■ TASK INSTRUCTIONS
Your answer should consist of all lines in the listing that hold the word "woensdag".

-- DATA FOR ANALYSIS follows --

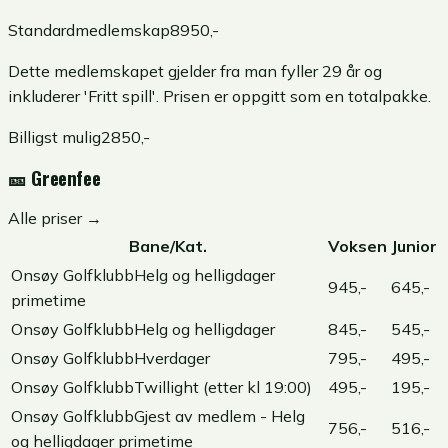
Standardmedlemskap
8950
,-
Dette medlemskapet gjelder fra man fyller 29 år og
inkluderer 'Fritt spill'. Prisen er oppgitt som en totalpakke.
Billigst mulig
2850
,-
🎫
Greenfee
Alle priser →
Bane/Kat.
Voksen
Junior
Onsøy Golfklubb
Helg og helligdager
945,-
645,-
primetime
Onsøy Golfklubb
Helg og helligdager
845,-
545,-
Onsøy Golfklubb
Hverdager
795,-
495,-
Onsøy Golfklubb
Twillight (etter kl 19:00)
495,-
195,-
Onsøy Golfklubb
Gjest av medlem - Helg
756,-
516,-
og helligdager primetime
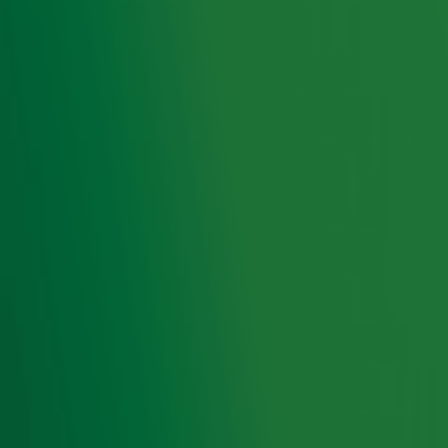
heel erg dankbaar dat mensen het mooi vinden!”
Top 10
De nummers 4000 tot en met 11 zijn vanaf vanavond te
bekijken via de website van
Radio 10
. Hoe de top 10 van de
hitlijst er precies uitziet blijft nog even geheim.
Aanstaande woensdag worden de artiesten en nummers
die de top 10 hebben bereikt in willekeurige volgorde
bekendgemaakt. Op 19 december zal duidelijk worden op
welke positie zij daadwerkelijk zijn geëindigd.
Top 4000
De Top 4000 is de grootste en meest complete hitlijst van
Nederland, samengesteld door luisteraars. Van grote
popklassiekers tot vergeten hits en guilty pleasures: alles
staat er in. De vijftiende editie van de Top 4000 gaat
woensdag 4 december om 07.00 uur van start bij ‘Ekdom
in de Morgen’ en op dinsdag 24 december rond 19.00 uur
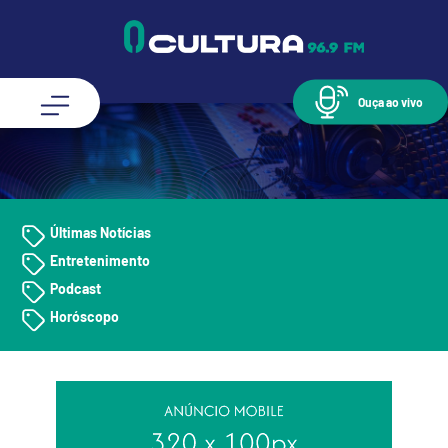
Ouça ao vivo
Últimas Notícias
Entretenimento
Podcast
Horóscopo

-- DATA FOR ANALYSIS concluded --
-- DATA FOR ANALYSIS follows --

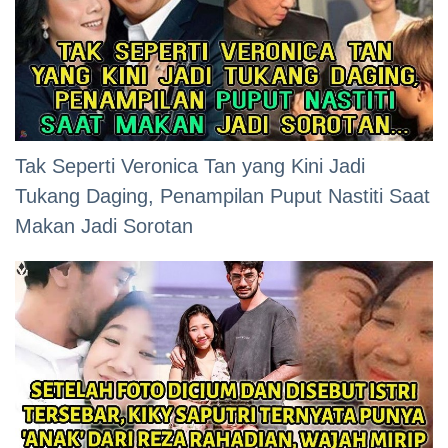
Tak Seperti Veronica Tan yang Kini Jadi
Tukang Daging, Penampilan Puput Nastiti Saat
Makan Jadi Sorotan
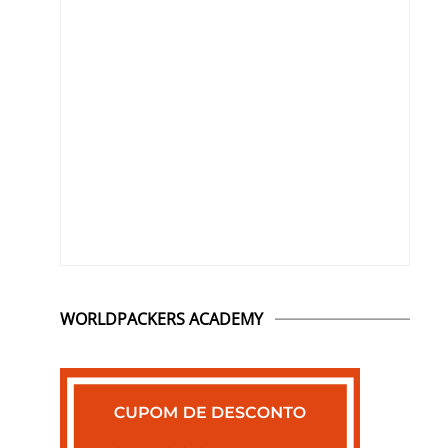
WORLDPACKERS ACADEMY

-- DATA FOR ANALYSIS concluded --
-- DATA FOR ANALYSIS follows --

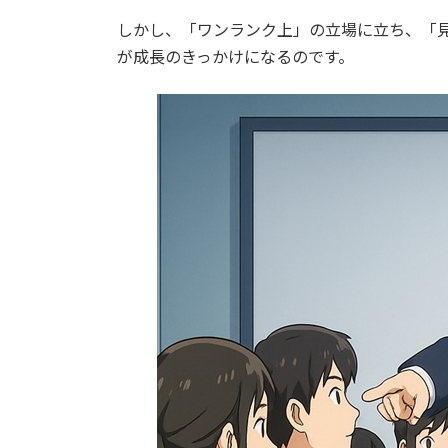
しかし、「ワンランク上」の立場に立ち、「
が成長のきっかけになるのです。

-- DATA FOR ANALYSIS concluded --

■ PROBLEM SOLUTION
Aanstaande woensdag worden de artiesten en nummers
woensdag 4 december om 07.00 uur van start bij ‘Ekdom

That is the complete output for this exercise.